Thea Whitman
Assistant Professor
Pyrophilous (fire-loving) microbes
The frequency of large, high severity wild fires is increasing in the western US and in regions around the world due to long-term fire suppression strategies and climate change. These fires have direct, negative effects on soil carbon stocks through combustion, but they have indirect and potentially positive effects on soil carbon stocks through the production of pyrogenic organic matter (PyOM) that has a long residence time and constitutes a major pool of C in fire-prone ecosystems. Soil microbes are likely to be involved with the degradation of all of these compounds, yet little is currently known about the organisms or metabolic processes involved. We are dissecting the effects of microbes on post-fire soil carbon dynamics by using a systems biology approach that couples small experimental “pyrocosms”, highly controlled production of 13C-labeled pyrolyzed substrates, genomics, transcriptomics, stable isotope techniques, and mass spectrometry.
Fire effects on soil microbial communities
Boreal forest soils are among the richest stocks of terrestrial carbon (C) in the world, primarily as a result of their low temperatures and slow decomposition rates. The fate of these large C stocks in the face of climate change is an area of critical concern, particularly when considered in the context of predictions of increasing wildfire. Although soil microbes are the core drivers of the soil organic C cycle, the effects of wildfire on boreal soil microbial communities remain poorly characterized.

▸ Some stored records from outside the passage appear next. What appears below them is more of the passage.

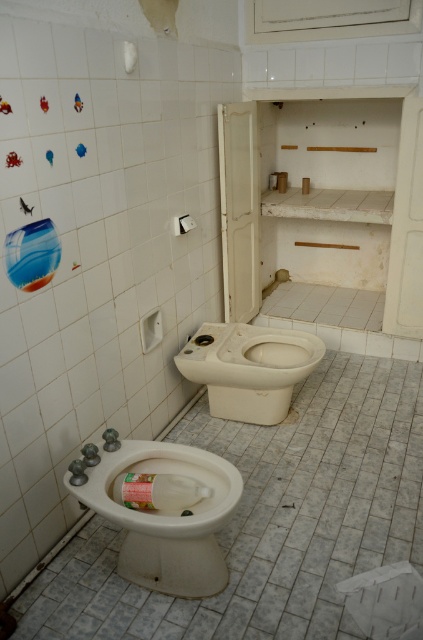 Question: Does white glossy toilet bowl at lower left come in front of white glossy toilet bowl at center?

Choices:
 (A) yes
 (B) no

Answer: (A)

Question: From the image, what is the correct spatial relationship of white glossy toilet bowl at lower left in relation to white glossy toilet bowl at center?

Choices:
 (A) below
 (B) above

Answer: (A)

Question: Among these points, which one is nearest to the camera?

Choices:
 (A) (184, 525)
 (B) (216, 403)

Answer: (A)

Question: Can you confirm if white glossy toilet bowl at lower left is positioned above white glossy toilet bowl at center?

Choices:
 (A) yes
 (B) no

Answer: (B) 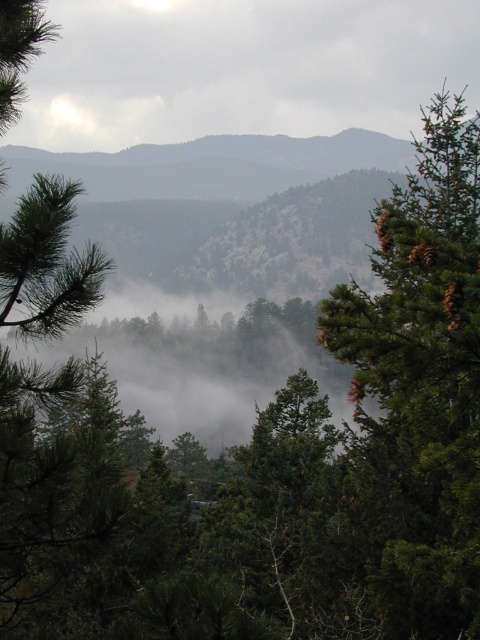 Question: Which of these objects is positioned farthest from the green needle-like at right?

Choices:
 (A) green needle-like tree at left
 (B) white fluffy cloud at upper center

Answer: (B)

Question: Can you confirm if green needle-like at right is positioned to the right of green needle-like tree at left?

Choices:
 (A) yes
 (B) no

Answer: (A)

Question: Is white fluffy cloud at upper center wider than green needle-like tree at left?

Choices:
 (A) yes
 (B) no

Answer: (A)

Question: Which point is farther to the camera?

Choices:
 (A) white fluffy cloud at upper center
 (B) green needle-like at right

Answer: (A)

Question: Does white fluffy cloud at upper center appear under green needle-like at right?

Choices:
 (A) no
 (B) yes

Answer: (A)

Question: Among these objects, which one is farthest from the camera?

Choices:
 (A) green needle-like at right
 (B) white fluffy cloud at upper center
 (C) green needle-like tree at left

Answer: (B) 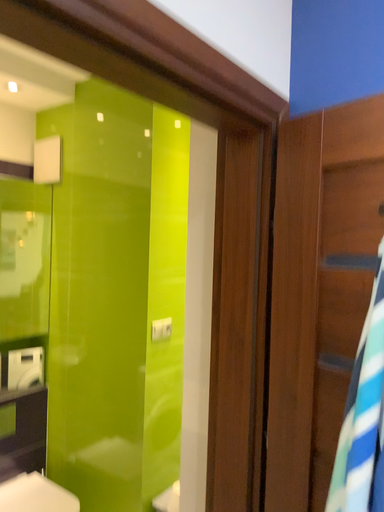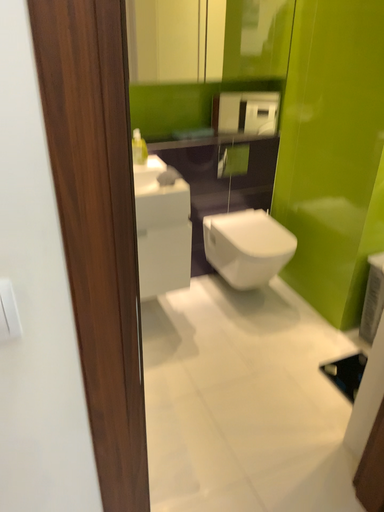 Question: How did the camera likely rotate when shooting the video?

Choices:
 (A) rotated downward
 (B) rotated upward

Answer: (A) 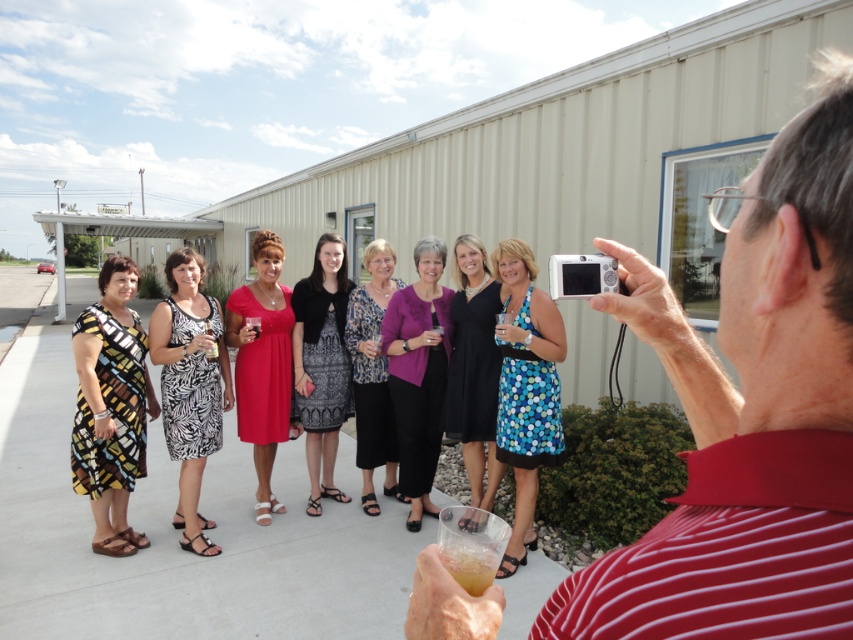 Question: Estimate the real-world distances between objects in this image. Which object is farther from the zebra print dress at center?

Choices:
 (A) purple matte cardigan at center
 (B) patterned fabric dress at center

Answer: (A)

Question: Is patterned fabric dress at center wider than translucent plastic cup at lower center?

Choices:
 (A) no
 (B) yes

Answer: (B)

Question: Which point is closer to the camera taking this photo?

Choices:
 (A) (260, 365)
 (B) (448, 369)
 (C) (111, 477)

Answer: (C)

Question: Among these objects, which one is farthest from the camera?

Choices:
 (A) purple matte cardigan at center
 (B) zebra print dress at center
 (C) blue dotted dress at center

Answer: (A)

Question: Can you confirm if printed fabric dress at center is wider than translucent plastic cup at lower center?

Choices:
 (A) yes
 (B) no

Answer: (A)

Question: Does zebra print dress at center have a smaller size compared to matte red dress at center?

Choices:
 (A) no
 (B) yes

Answer: (A) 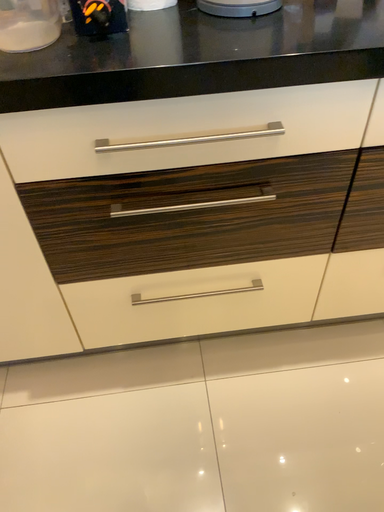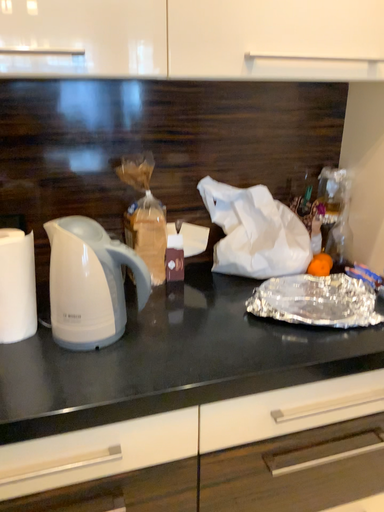 Question: How did the camera likely rotate when shooting the video?

Choices:
 (A) rotated left
 (B) rotated right

Answer: (B)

The 2014 fires in the Northwest Territories were exceptional: they were the largest recorded burn in a single fire season, with some fires burning unusually intensely, leaving essentially no living vegetation, and others resulting in “fire refugia” of unburned or only lightly burned areas. We are collaborating with researchers from the Canadian Forest Service and the University of Alberta, who, in addition to linking remote-sensing data to a comprehensive on-the-ground site characterization and measurements of burn severity, will also collect an unprecedented set of soil samples from these fires. Characterizing the microbiome of these soils will offer us a profound level of insight into the effects of fire on soil microbial communities, and leverage an extensive field campaign to bridge the scale from satellites to microbes.
Microbial ecology of microhabitats
Despite the billions of microbial cells found in a gram of soil, soil microbes are estimated to inhabit only 1% of total soil volume, and are unevenly distributed, forming colonies and biofilms. Thus, the biogeochemical processes driven by these microbes are often limited to relatively small volumes of soil, or “hotspots”. The different soil conditions that develop in each microhabitat support different microbial communities – e.g., rhizosphere vs. bulk soil; microaggregate interiors vs. whole aggregates; micropores vs. macropores; detritosphere (decomposing organic matter) vs. bulk soil. However, the genetic and ecological mechanisms driving these differences in microbial community composition across different microhabitats are not well understood, nor are their implications for soil microbial diversity and functioning. In addition, the prevalence of each microhabitat changes over time and under different soil management strategies, so the relative importance of these mechanisms would also be expected to change over time. Understanding how soil microhabitats structure soil microbial communities will allow us to better predict how changes to the environment will affect the soil microbial community and its biogeochemical functioning.